IS THERE AN INCREASED RISK OF MENTAL HEALTH ISSUES?
Marijuana use has been linked to depression and anxiety, which can lead to suicidal thoughts.

WHAT IF MARIJUANA IS USED ONLY ONCE OR TWICE A MONTH? STUDENTS ARE:

  • 4x more likely to skip class
  • 4x less likely to complete their homework
  • Less likely to graduate
  • More likely to have lower grades
  • More likely to have lower satisfaction with life
  • Less likely to enroll in college if they do graduate
  • More likely to be unemployed

DOES IT INCREASE THE CHANCE OF DRIVING ACCIDENTS?
YES! Driving under the influence of marijuana can DOUBLE the risk of an automobile accident in young drivers.

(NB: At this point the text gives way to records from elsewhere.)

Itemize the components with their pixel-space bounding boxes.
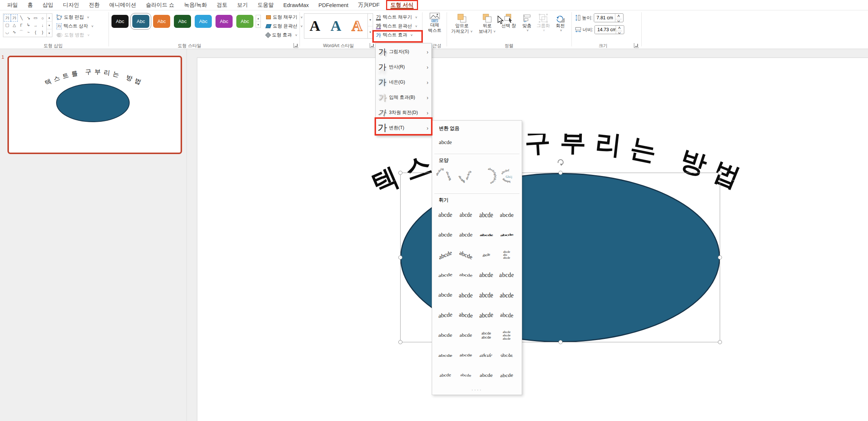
warp-style-15[interactable]: abcde xyxy=(476,265,496,285)
warp-style-26[interactable]: abcde xyxy=(456,325,476,345)
shape-style-chip-3[interactable]: Abc xyxy=(153,15,170,28)
menu-insert[interactable]: 삽입 xyxy=(38,1,58,9)
handle-bottom-left[interactable] xyxy=(398,340,402,344)
warp-style-3[interactable]: abcde xyxy=(476,205,496,225)
menu-file[interactable]: 파일 xyxy=(2,1,23,9)
menu-home[interactable]: 홈 xyxy=(23,1,38,9)
warp-style-12[interactable]: abcdeabcabcde xyxy=(496,245,517,265)
menu-wanxing-pdf[interactable]: 万兴PDF xyxy=(353,1,385,9)
shape-style-chip-6[interactable]: Abc xyxy=(216,15,233,28)
vertical-textbox-shape-icon[interactable]: 가 xyxy=(11,14,18,22)
gallery-more-icon[interactable]: ▼ xyxy=(47,29,52,37)
handle-middle-right[interactable] xyxy=(718,255,722,260)
path-arch-up-option[interactable]: abcdefgabcdefg xyxy=(436,165,456,188)
elbow-arrow-connector-icon[interactable]: ↳ xyxy=(25,22,32,29)
height-increment-icon[interactable]: ˄ xyxy=(615,14,622,19)
menu-review[interactable]: 검토 xyxy=(212,1,232,9)
warp-style-16[interactable]: abcde xyxy=(496,265,517,285)
warp-style-31[interactable]: abcde xyxy=(476,345,496,365)
warp-style-35[interactable]: abcde xyxy=(476,365,496,385)
warp-style-34[interactable]: abcde xyxy=(456,365,476,385)
warp-style-32[interactable]: abcde xyxy=(496,345,517,365)
triangle-shape-icon[interactable]: △ xyxy=(11,22,18,29)
handle-bottom-right[interactable] xyxy=(718,340,722,344)
arrow-line-shape-icon[interactable]: ↘ xyxy=(25,14,32,22)
path-arch-down-option[interactable]: abcdefgabcdefg xyxy=(457,165,477,188)
menu-design[interactable]: 디자인 xyxy=(58,1,84,9)
warp-style-36[interactable]: abcde xyxy=(496,365,517,385)
text-outline-button[interactable]: 가 텍스트 윤곽선˅ xyxy=(376,23,417,29)
rotate-button[interactable]: 회전 ˅ xyxy=(553,13,568,33)
text-fill-button[interactable]: 가 텍스트 채우기˅ xyxy=(376,14,417,20)
wordart-style-1[interactable]: A xyxy=(304,19,326,33)
menu-item-glow[interactable]: 가 네온(G) › xyxy=(376,75,431,90)
wordart-style-3[interactable]: A xyxy=(346,19,367,33)
warp-style-8[interactable]: abcde xyxy=(496,225,517,245)
text-effects-button[interactable]: 가 텍스트 효과˅ xyxy=(376,32,412,38)
warp-style-10[interactable]: abcde xyxy=(456,245,476,265)
handle-middle-left[interactable] xyxy=(398,255,402,260)
warp-style-7[interactable]: abcde xyxy=(476,225,496,245)
menu-item-transform[interactable]: 가 변환(T) › xyxy=(376,120,431,136)
warp-style-4[interactable]: abcde xyxy=(496,205,517,225)
rectangle-shape-icon[interactable]: ▭ xyxy=(32,14,39,22)
rotate-handle-icon[interactable] xyxy=(556,158,564,166)
warp-style-17[interactable]: abcde xyxy=(435,285,456,305)
send-backward-button[interactable]: 뒤로 보내기˅ xyxy=(476,13,498,34)
menu-help[interactable]: 도움말 xyxy=(253,1,279,9)
textbox-shape-icon[interactable]: 가 xyxy=(4,14,11,22)
width-increment-icon[interactable]: ˄ xyxy=(616,26,622,31)
menu-resize-dots[interactable]: ···· xyxy=(432,387,522,392)
menu-edrawmax[interactable]: EdrawMax xyxy=(279,2,314,8)
warp-style-24[interactable]: abcde xyxy=(496,305,517,325)
down-arrow-shape-icon[interactable]: ↓ xyxy=(39,22,46,29)
warp-style-27[interactable]: abcdeabcde xyxy=(476,325,496,345)
menu-animations[interactable]: 애니메이션 xyxy=(104,1,141,9)
gallery-scroll-down-icon[interactable]: ▼ xyxy=(368,14,373,26)
selection-pane-button[interactable]: 선택 창 xyxy=(499,13,518,29)
tab-shape-format[interactable]: 도형 서식 xyxy=(391,2,414,9)
path-button-option[interactable]: abcdef Ghij lmnopq xyxy=(499,165,519,188)
handle-top-center[interactable] xyxy=(558,171,563,175)
slide-thumbnail-1[interactable]: 텍스트를 구부리는 방법 xyxy=(7,56,182,154)
bring-forward-button[interactable]: 앞으로 가져오기˅ xyxy=(450,13,474,34)
warp-style-6[interactable]: abcde xyxy=(456,225,476,245)
shape-outline-button[interactable]: 도형 윤곽선˅ xyxy=(266,23,302,29)
gallery-scroll-up-icon[interactable]: ▲ xyxy=(47,14,52,22)
menu-item-bevel[interactable]: 가 입체 효과(B) › xyxy=(376,90,431,105)
menu-item-shadow[interactable]: 가 그림자(S) › xyxy=(376,44,431,59)
shape-style-chip-7[interactable]: Abc xyxy=(236,15,253,28)
warp-style-25[interactable]: abcde xyxy=(435,325,456,345)
edit-shape-button[interactable]: 도형 편집˅ xyxy=(56,14,89,20)
handle-bottom-center[interactable] xyxy=(558,340,563,344)
freeform-shape-icon[interactable]: ~ xyxy=(25,29,32,36)
align-button[interactable]: 맞춤 ˅ xyxy=(519,13,534,33)
menu-item-reflection[interactable]: 가 반사(R) › xyxy=(376,59,431,75)
arc-shape-icon[interactable]: ◡ xyxy=(4,29,11,36)
text-box-button[interactable]: 가 텍스트 상자˅ xyxy=(56,23,93,29)
warp-style-14[interactable]: abcde xyxy=(456,265,476,285)
menu-slideshow[interactable]: 슬라이드 쇼 xyxy=(141,1,179,9)
gallery-scroll-down-icon[interactable]: ▼ xyxy=(47,22,52,29)
line-shape-icon[interactable]: ╲ xyxy=(18,14,25,22)
warp-style-2[interactable]: abcde xyxy=(456,205,476,225)
height-decrement-icon[interactable]: ˅ xyxy=(615,19,622,22)
width-decrement-icon[interactable]: ˅ xyxy=(616,31,622,34)
warp-style-5[interactable]: abcde xyxy=(435,225,456,245)
menu-record[interactable]: 녹음/녹화 xyxy=(179,1,212,9)
curve-shape-icon[interactable]: ⌒ xyxy=(18,29,25,36)
right-arrow-shape-icon[interactable]: → xyxy=(32,22,39,29)
warp-style-19[interactable]: abcde xyxy=(476,285,496,305)
warp-style-22[interactable]: abcde xyxy=(456,305,476,325)
menu-view[interactable]: 보기 xyxy=(232,1,253,9)
wordart-style-2[interactable]: A xyxy=(326,19,347,33)
size-dialog-launcher-icon[interactable] xyxy=(634,43,639,48)
path-circle-option[interactable]: abcdefghijklmn xyxy=(478,165,498,188)
group-button[interactable]: 그룹화 ˅ xyxy=(535,13,551,33)
wordart-dialog-launcher-icon[interactable] xyxy=(370,43,375,48)
transform-none-option[interactable]: abcde xyxy=(439,139,452,146)
warp-style-20[interactable]: abcde xyxy=(496,285,517,305)
right-brace-shape-icon[interactable]: } xyxy=(39,29,46,36)
shape-style-chip-4[interactable]: Abc xyxy=(174,15,191,28)
warp-style-29[interactable]: abcde xyxy=(435,345,456,365)
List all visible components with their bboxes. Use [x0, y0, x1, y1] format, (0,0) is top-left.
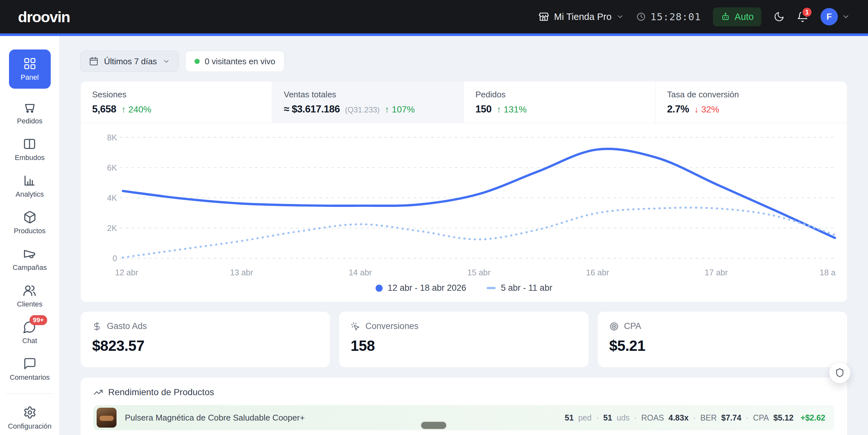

Sources: 2017 Journal of School Health, National Institute on Drug Abuse (NIDA), Cannabis effects on driving skills. Cli Chem. 2013; 59(3):478-92.

For more resources and conversation starters, visit wywetalk.org/cannabis.


Let’s be real with our kids. The more they know, the more equipped they are to make good decisions. And don’t forget our Sources of Strength wheel. It is an excellent tool for showing youth the power of connection, hope, help and strength.